1. **Cloud Logging discovery**: Queries for `Marking task as FAILED` and
`Marking task as UP_FOR_RETRY` events within the `--since` window.
Unlike BQ (which only records final task state), this catches failures
that were retried successfully.
2. **Cloud Logging recovery**: Queries for `Marking task as SUCCESS` events
to filter out tasks that have recovered since failing.
3. **BQ exclusions**: Filters out DAGs tagged `triage/no_triage` and DAGs
that are paused or inactive.
4. **BQ classification**: Classifies each failure as `new` or `ongoing`
based on whether failures existed before the `--since` window.
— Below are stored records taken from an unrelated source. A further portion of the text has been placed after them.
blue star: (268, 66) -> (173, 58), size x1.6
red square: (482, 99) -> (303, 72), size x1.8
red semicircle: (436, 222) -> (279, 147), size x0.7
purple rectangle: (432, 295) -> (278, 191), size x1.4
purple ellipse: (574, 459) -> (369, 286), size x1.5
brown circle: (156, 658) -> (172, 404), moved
5. **GCS verification**: Confirms current task state against real-time GCS
logs and extracts error snippets from log files.
6. **Resolved detection**: Finds tasks that were failing before `--since`
but have since recovered (combines BQ history with Cloud Logging success events).
7. **Sensor collapse**: Removes `wait_for_` sensor tasks (which fail because
their upstream task failed) and annotates root-cause tasks with the list
of downstream DAGs they are blocking.
8. **Slow task detection**: Finds currently-running tasks whose elapsed time
exceeds their historical average by a threshold (default: 3x).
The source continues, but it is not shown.